Earth Day and One Thing You Can Do
While looking for something else I found a quote I had written down years ago but which I thought was lost. The one I was looking for I did not find. So it goes. Sometimes these days looking for stuff is a bit of treasure hunt. Here’s the found treasure. On “Moderation,” from Rabbi Norman Lamm.
“Moderation should never be confused with indecisiveness. On the contrary, a lack of self-confidence in one’s most basic commitments is often expressed in extremism. Only one who is sure of what he stands for can afford to be moderate. A strong heart can risk being an open heart.”
Isn’t that great? I liked it when I wrote it down perhaps a decade ago. I still like it. I’d say it’s only more relevant, even urgent, today.
Earth Day is coming up this Sunday, April 22. I want to highlight the work of a climate scientist who seems to me to embody Lamm’s “strong heart” risking being an open heart. The scientist is Katharine Hayhoe, who is director of the Climate Science Center at Texas Tech University. Hayhoe also appears in the PBS series on Climate Change, “Global Weirding.”
Hayhoe was interviewed recently by The Christian Century. I link to that interview, but it may be behind a pay wall. Spending the $4.95 to be an on-line subscriber is worth it. Hayhoe is both a scientist and a Christian. And she is married to a pastor, Andrew Farley. Together they have written A Climate for Change: Global Warming Facts for Faith-Based Decisions.
Hayhoe is clear and forthright about the facts of climate science and change. But she is a moderate who approaches those who are skeptics about climate change with respect, looking for common ground.
Here’s a bit from the interview I liked.
“Q: How do you respond to [ideas like] the world is going to end soon anyway (so why bother to be concerned)?
“A: My favorite Bible verse comes from II Timothy 1: 7, which says that ‘God has not given us a spirit of fear.’ This is a litmus test for Christians. If something is inducing fear in us, it is not from God. What God has given us is a spirit of love power, and a sound mind.
“In the New Testament, the apostle Paul was writing letters to people who expected that Christ would return tomorrow or next week. He makes it very clear that although we don’t know the day and the hour, we are not to sit on our hands waiting for him to return, and we are certainly not to tremble in fear. We are to do good works, which include loving and caring for others. And today, that includes addressing global issues like climate change that disproportionately impact the most vulnerable of us.”
And the one thing you might do on Earth Day (that is, if you live in Seattle)? In my capacity as a Urban Naturalist I will be leading an Earth Day Beach Clean-Up at Seattle’s Discovery Park on Sunday, April 22, 2:00 to 4:00 p.m. Join me. We meet at the Visitor Center near the park’s East Entrance at 2:00. When we get to the park’s beaches our real concern in not just litter, but plastic and particularly the kind of small plastic bits that fish and waterfowl ingest, thinking it edible. It can be a death sentence to these creatures.
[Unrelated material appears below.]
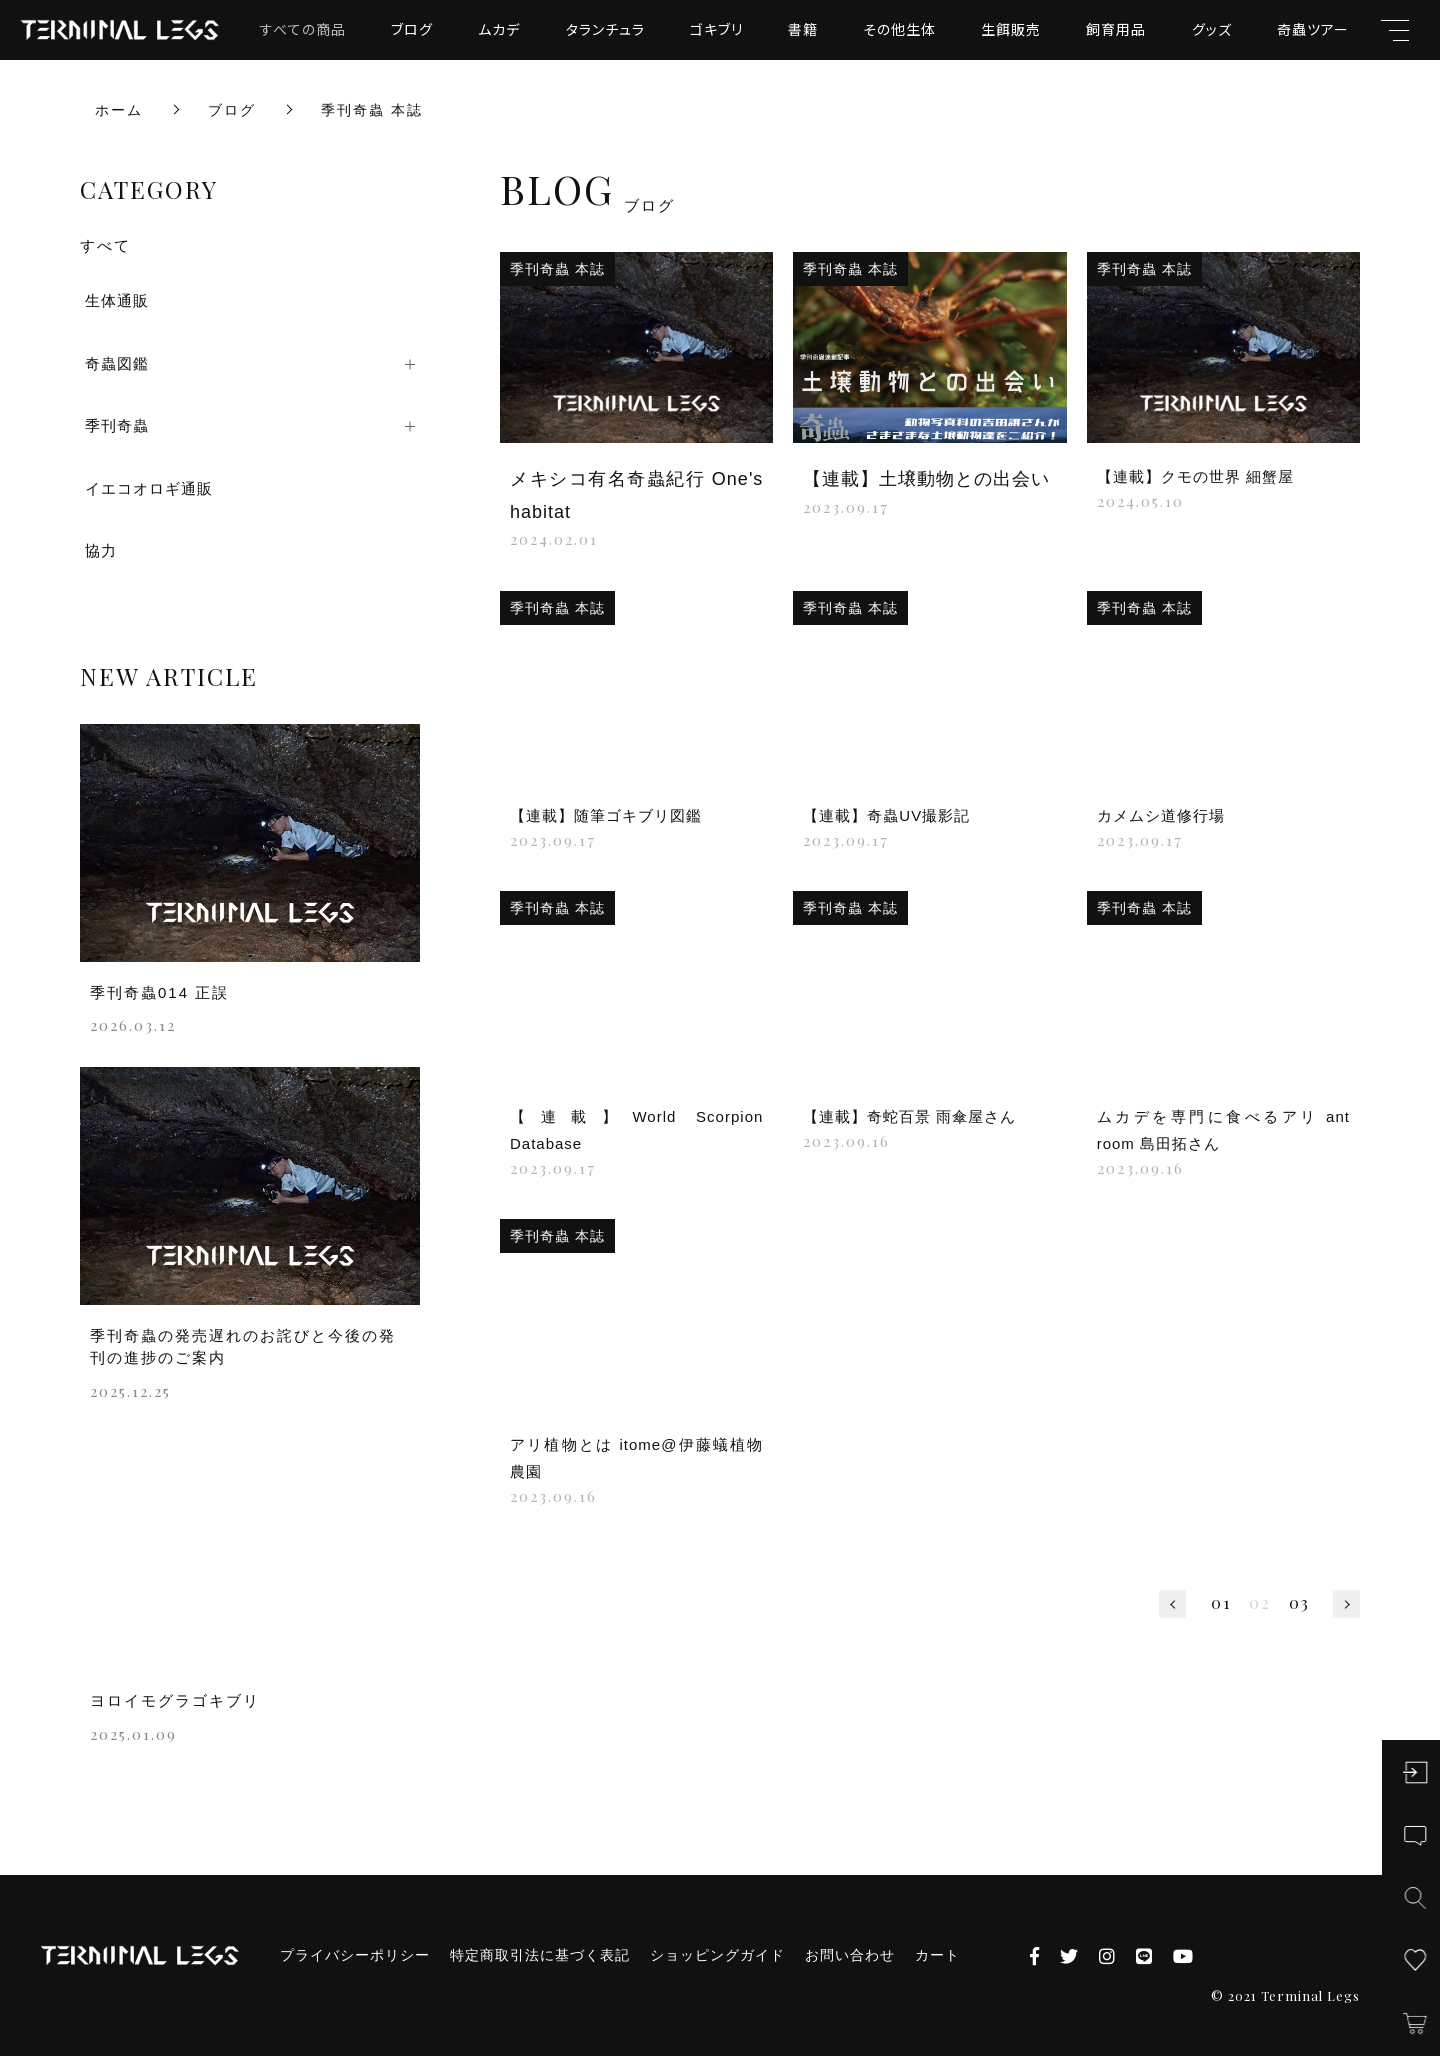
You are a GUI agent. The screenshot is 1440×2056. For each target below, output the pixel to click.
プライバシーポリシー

A beach clean up is a small thing. But small things, we have it on good authority (mustard seeds and all that), matter. This one usually has a big turnout of kids, so it’s an opportunity for environmental education with the younger generation and a chance for parents and children to work together doing service. Such experiences with one’s parents are, according to research, highly impactful for children.
Here’s a bit of a follow up on the above. Seattle is slated to go straw-less this summer to reduce plastic in the water. Despite that it is estimated that the volume of plastic in the ocean by 2050 will outweigh that of fish.